WATER VERSUS SPORTS DRINKS
Drink mixes and electrolytes can be a fantastic addition to fending off dehydration and keeping the vibes high with your best performance. If you’re only riding 60-90 minutes at moderate pace, opt for plain water. Anything beyond that duration or intensity, grab a drink that contains both electrolytes and carbohydrates. When you sweat, you lose vital salts and minerals that need to be replaced to restore your body’s PH balance. Without this balance, muscle cramps can set in and ruin your day.
Simple carbohydrates absorb quickly to give you an instant boost, and having them in liquid form is an easy way to keep them coming into the body to keep the pedals turning. Find a mix that gives you a combination of both simple and complex carbohydrates for immediate and longer-lasting energy. There are an endless number of brands to choose from, so don’t be afraid to ask more experienced riders for recommendations.

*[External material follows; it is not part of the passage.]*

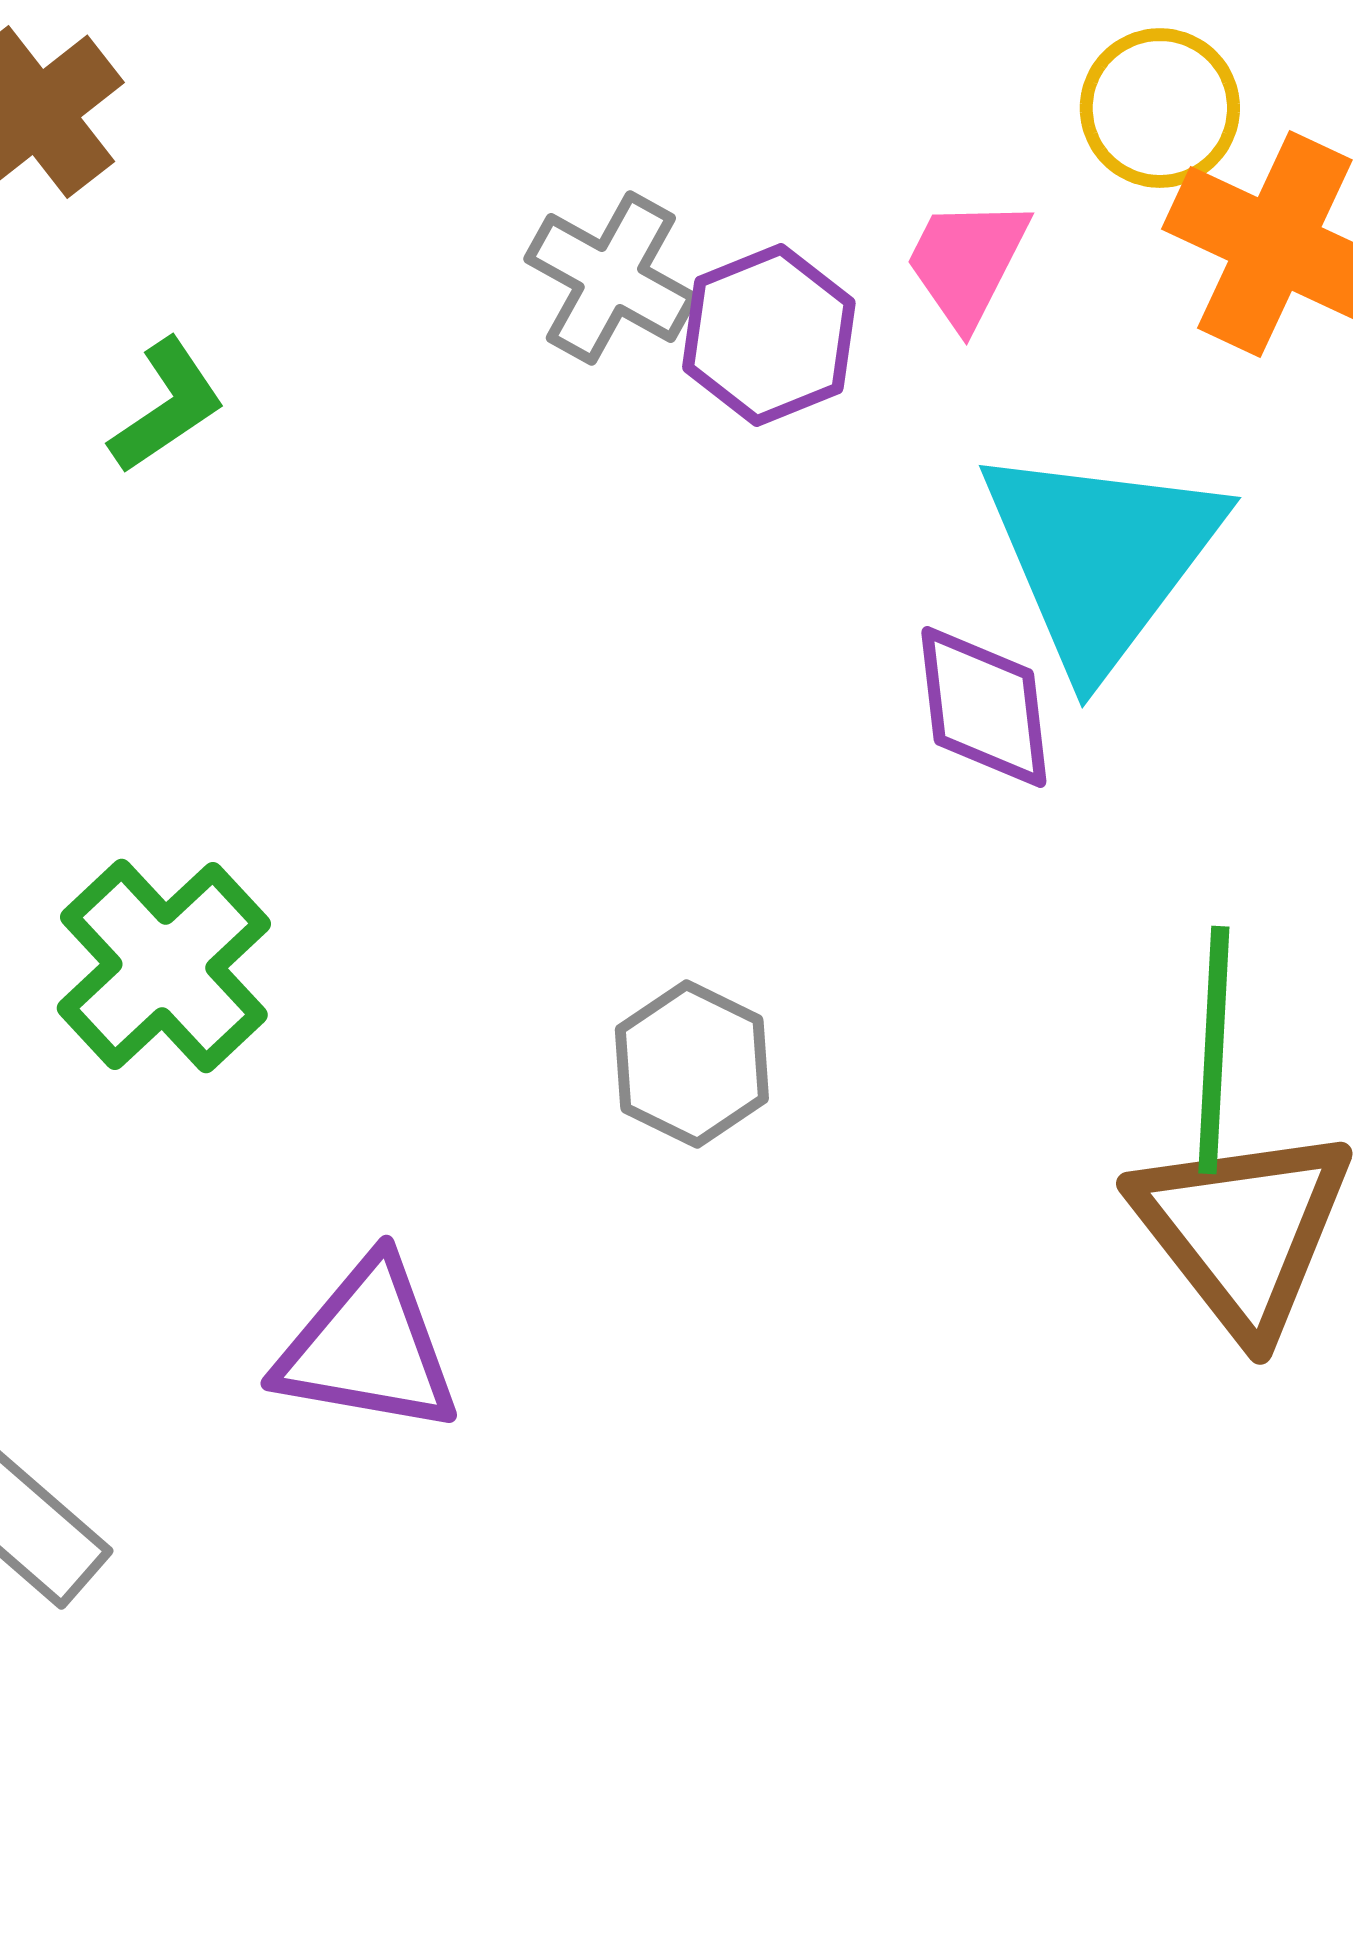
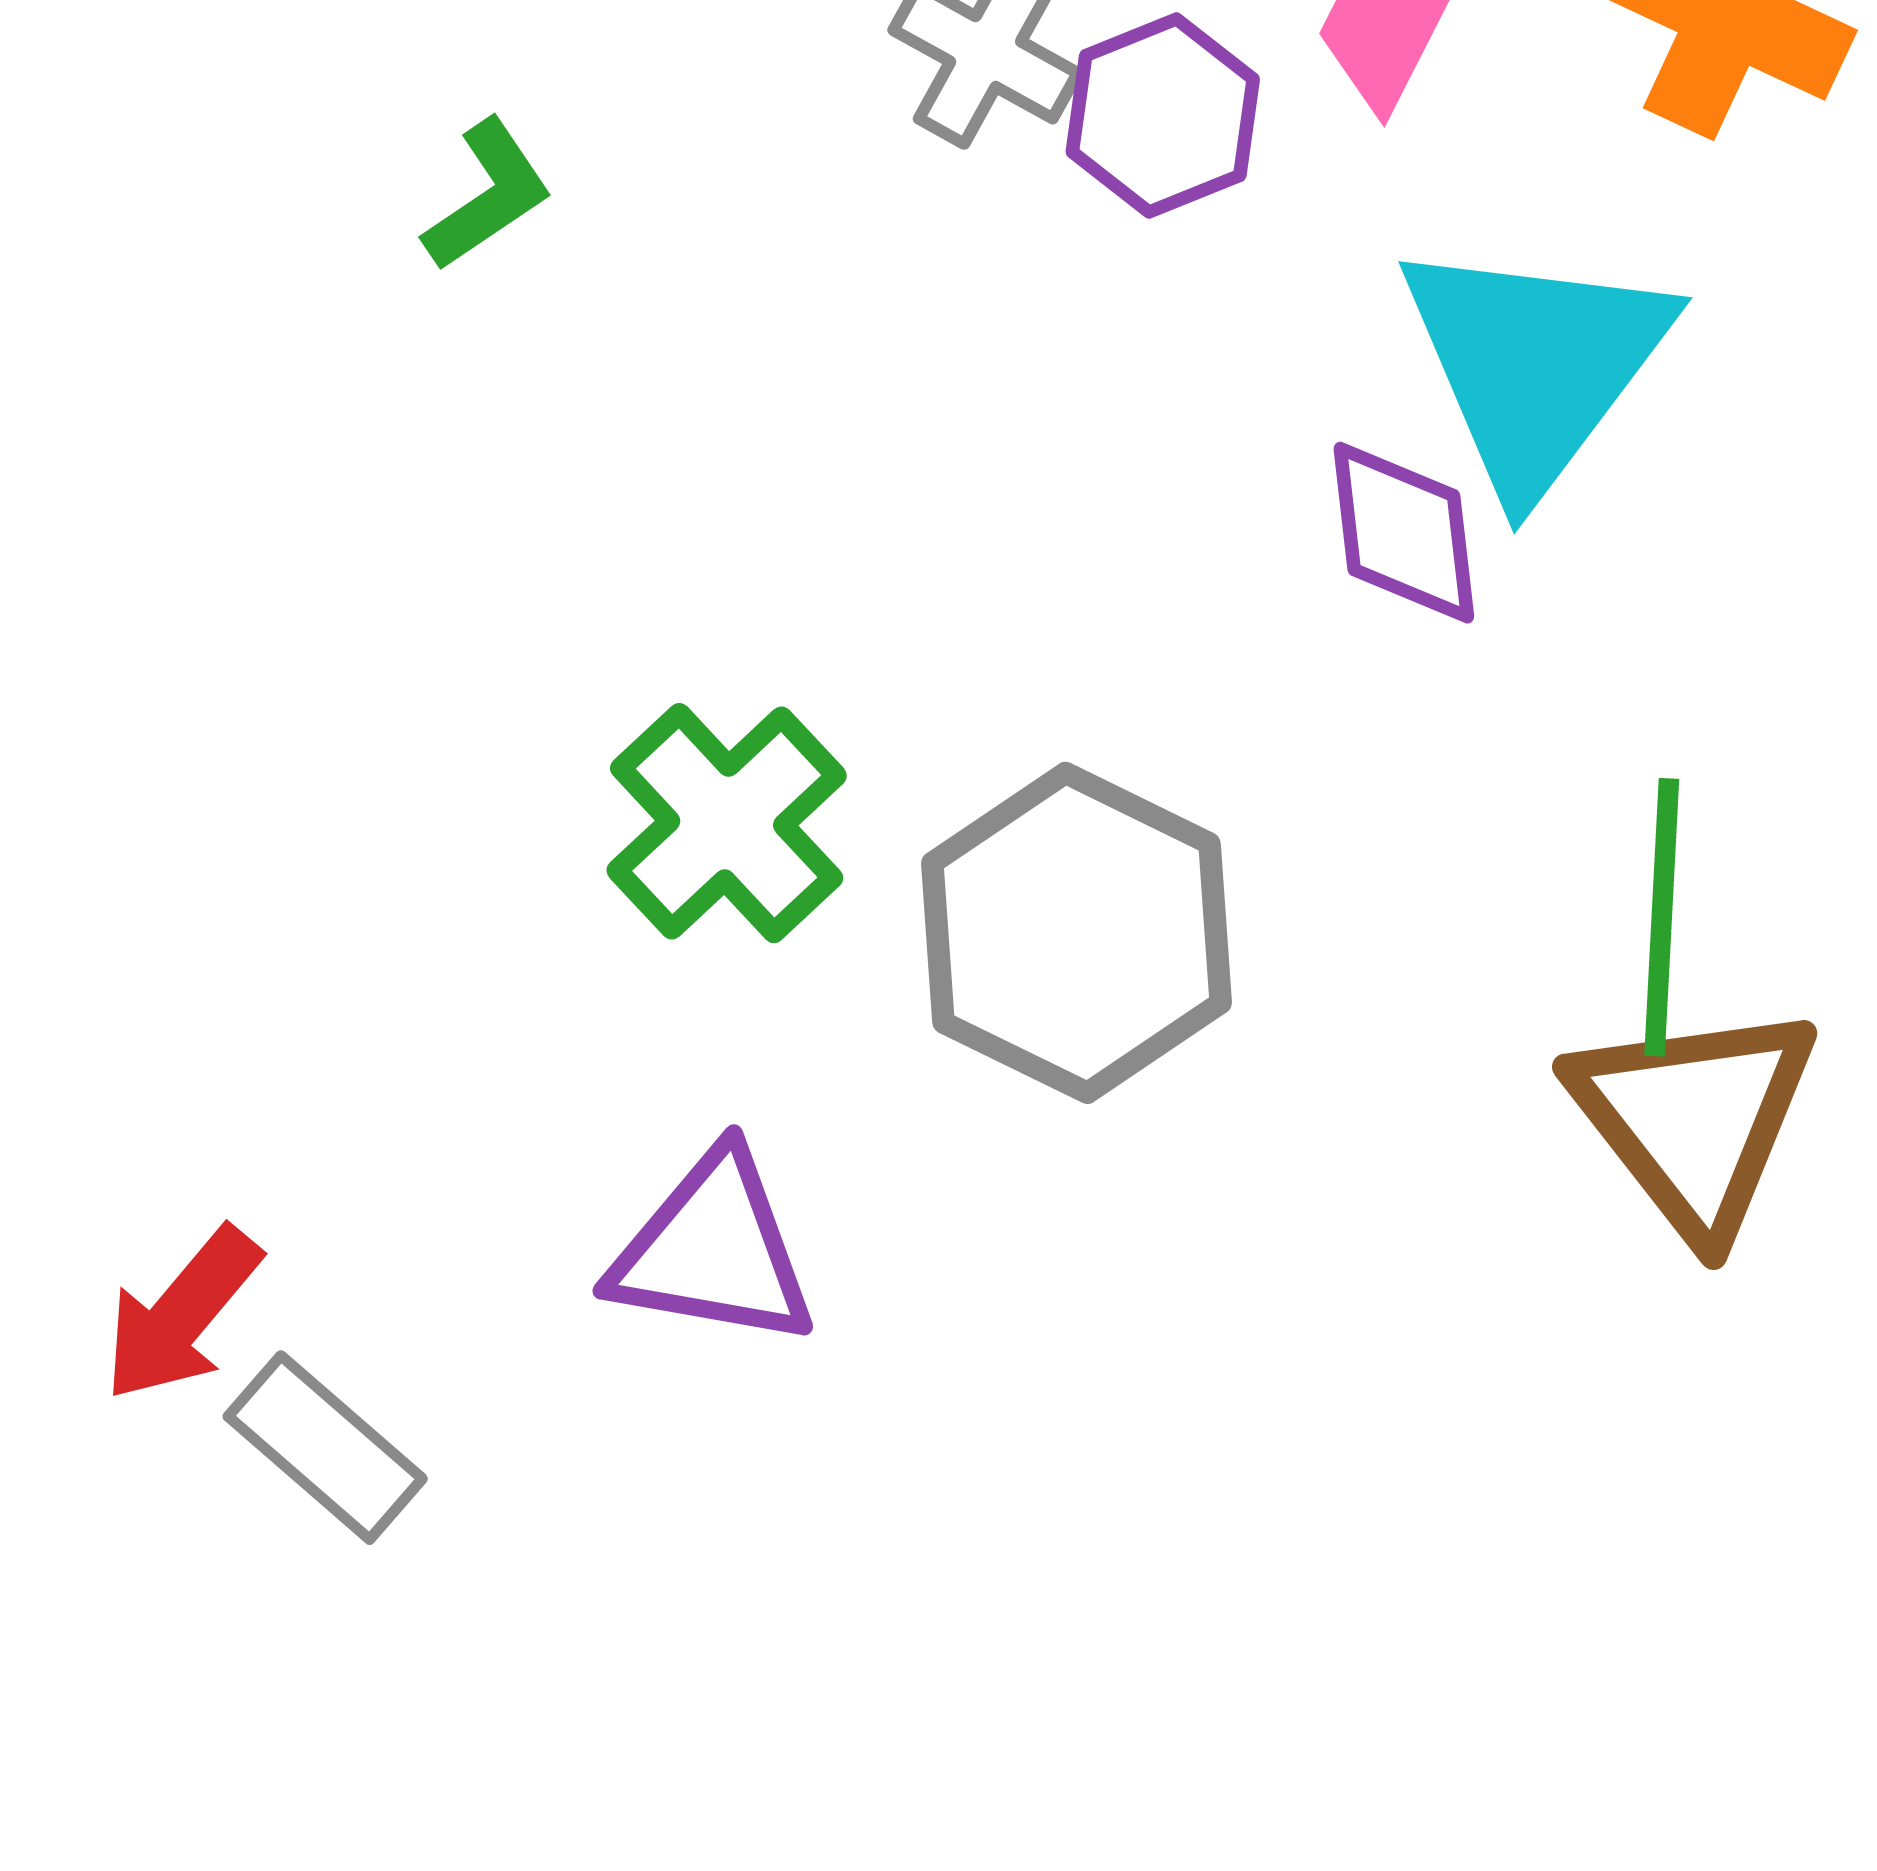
green cross: (164, 966) -> (727, 823), moved
gray hexagon: (692, 1064) -> (1076, 933), size x1.8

If you’re totally bonking toward the end of a ride, down a Coke or other sugary drink! Caffeinated beverages are a great pick-me-up, but try to hold off until the end of the ride. If taken too early, caffeine’s short term effects can wear off mid-ride, leaving you back on the struggle bus.
STORAGE & GEAR
Make sure you have a setup with ample storage for both your water stash and your bacon burrito. Use a combination of frame-mounted water bottle cages, jersey pockets, and a hydration hip pack or backpack. Hip packs can be more comfortable because they sit at the waist and don’t flop upward in critical moments of descending like a backpack can. Make sure to get what is comfortable and practical for you.
Minimize dehydration by choosing the right gear, which means choosing lightweight, light-colored, properly-wicking fabrics. Ride in the cooler parts of the day as much as possible during warm months. Humid environments can be the most brutal, so plan to replace electrolytes, water, and carbohydrates even more than other environments.
To summarize: drink up before the ride, drink before you’re thirsty, drink often, drink after. Got it? Nice!